Somebody Needs to Change Their Mind

Tuareg rebels boosted by pro-Khaddafi refugees from the Libya Civil War have taken over northern Mali, declared independence, and left the rest of Mali's army shattered in a coup that was recently mostly reversed.

All along, I've assumed that African states don't want to legitimize a coup; African states don't want jihadis on the loose; African leaders don't want secession to succeed; France and the West don't want al Qaeda on the loose; and that the coup leaders were sincere in staging a coup in order to fight the northern rebels more resolutely. Let me add explicitly that France wants to retain their leading role in the region.

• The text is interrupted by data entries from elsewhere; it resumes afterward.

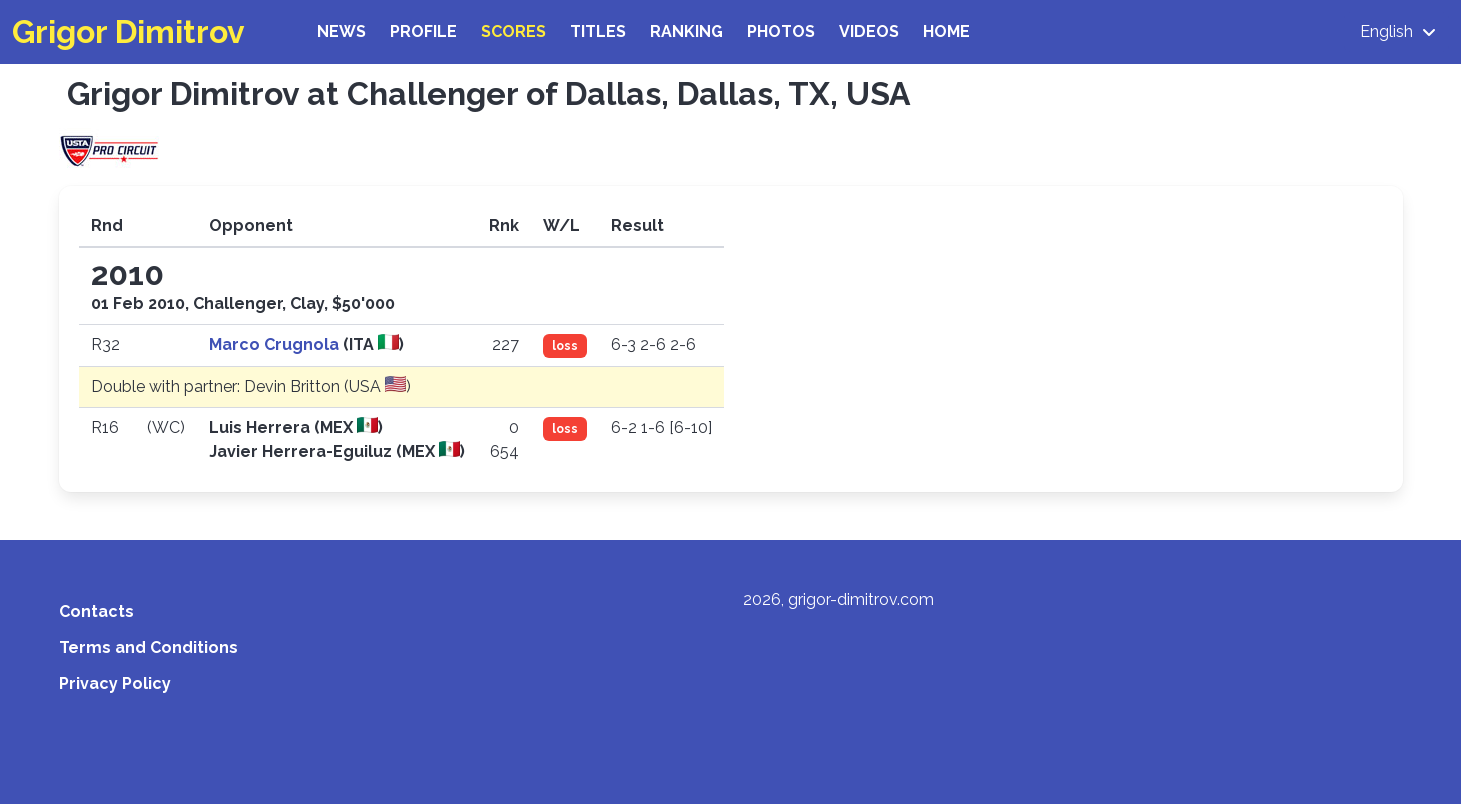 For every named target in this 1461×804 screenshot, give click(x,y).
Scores (513, 31)
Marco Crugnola (276, 344)
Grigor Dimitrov (128, 31)
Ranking (686, 31)
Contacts (96, 611)
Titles (598, 31)
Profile (423, 31)
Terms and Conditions (148, 647)
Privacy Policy (115, 683)
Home (946, 31)
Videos (869, 31)
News (341, 31)
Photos (781, 31)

So these attitudes are a problem notwithstanding the interim Mali government's determination to strike north and defeat the secessionists:

But despite his brave words, there are no immediate signs that Mali's army, weakened by last month's putsch, is readying any significant offensive against the rebels whose ranks were swelled by arms and Tuareg soldiers who had served slain Libyan leader Muammar Gaddafi.

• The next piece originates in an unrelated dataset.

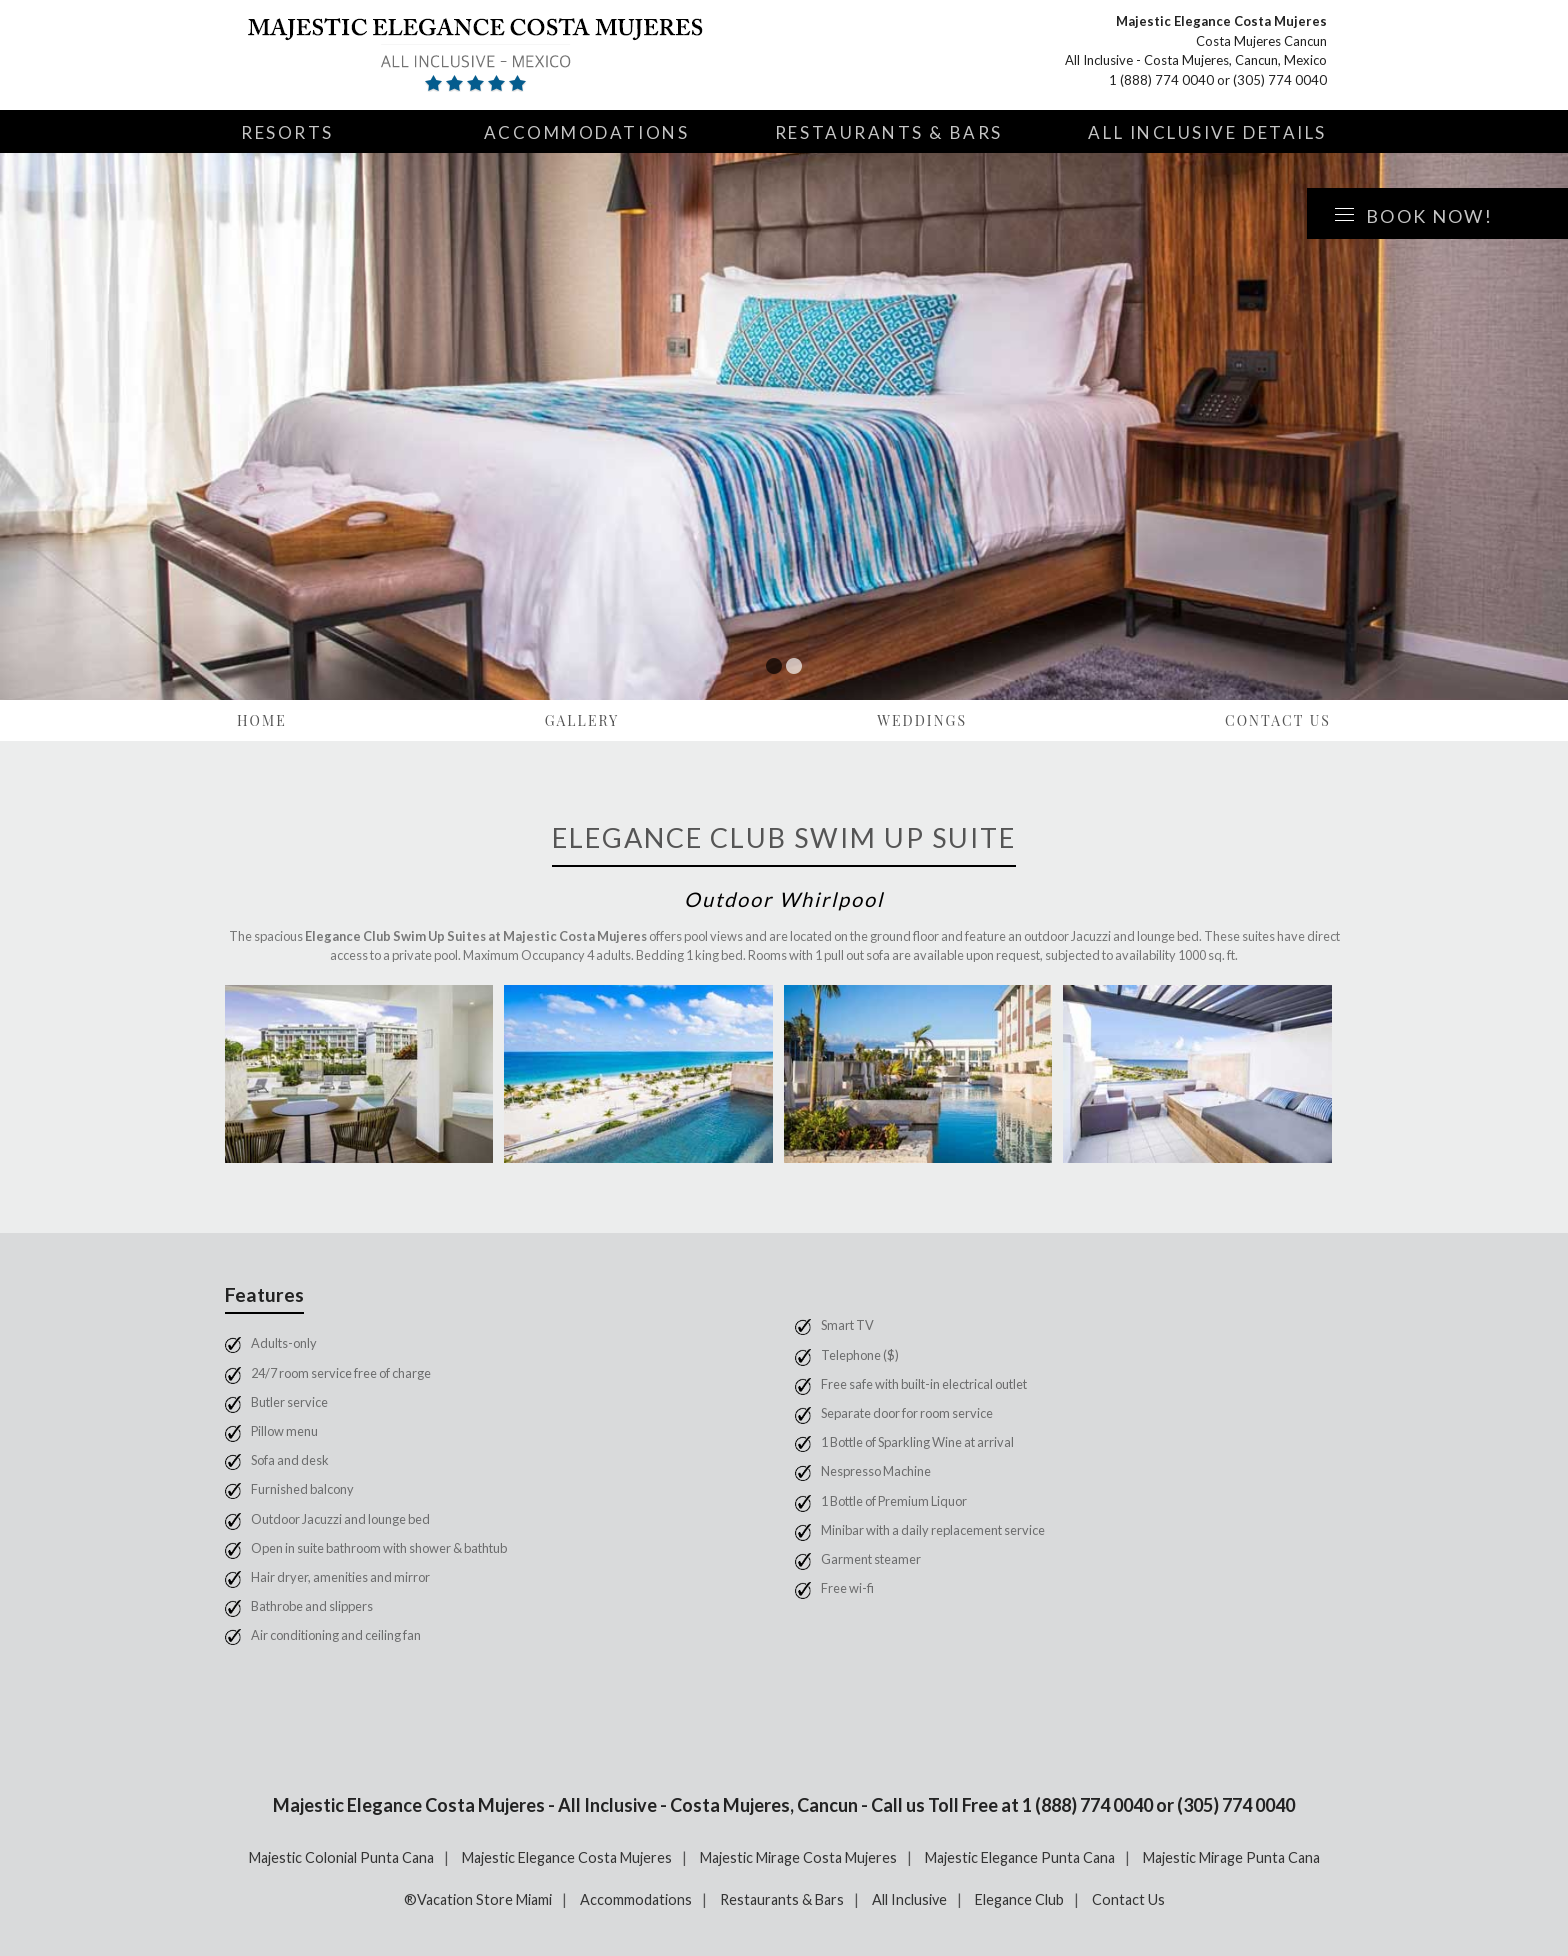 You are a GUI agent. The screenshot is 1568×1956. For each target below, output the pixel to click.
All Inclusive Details (1207, 132)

The 15-state ECOWAS grouping of West African countries, which pressured the Bamako coup leaders to give up power, is preparing an intervention force of up to 3,000 troops. But it has said its mandate is to prevent any further rebel advances rather than win back the lost territory.

Former colonial power France has offered logistical support but ruled out sending troops.

So, Mali's army is too weakened by the defeat in the north and the coup to attack. ECOWAS may send 2-3,000 troops that won't attack and even if they wanted to I don't know if the many small units that would make up a 15-nation force could manage to attack. And France says they won't send troops.

Now perhaps I'm making a huge leap of logic, but I'm thinking that if none of the potential forces that could attack north to fight the Tuaregs have the ability or desire to attack north that nobody will attack north.

And that failure to attack north means that an African border will be redrawn by secession; jihadis--including al Qaeda--will be on the loose; and France will lose influence by failing to guide events. The coup was essentially reversed (with the former president losing the tail end of his last term in office), so they've got that.

So somebody has to change their mind. Maybe everyone changes their mind about deciding they can live with all the things they think they can't live with, but I doubt it. I'm guessing the French change their mind about dispatching troops to spearhead an attack. But maybe not until after the election, and while they send arms to the Mali government as if that is the whole plan.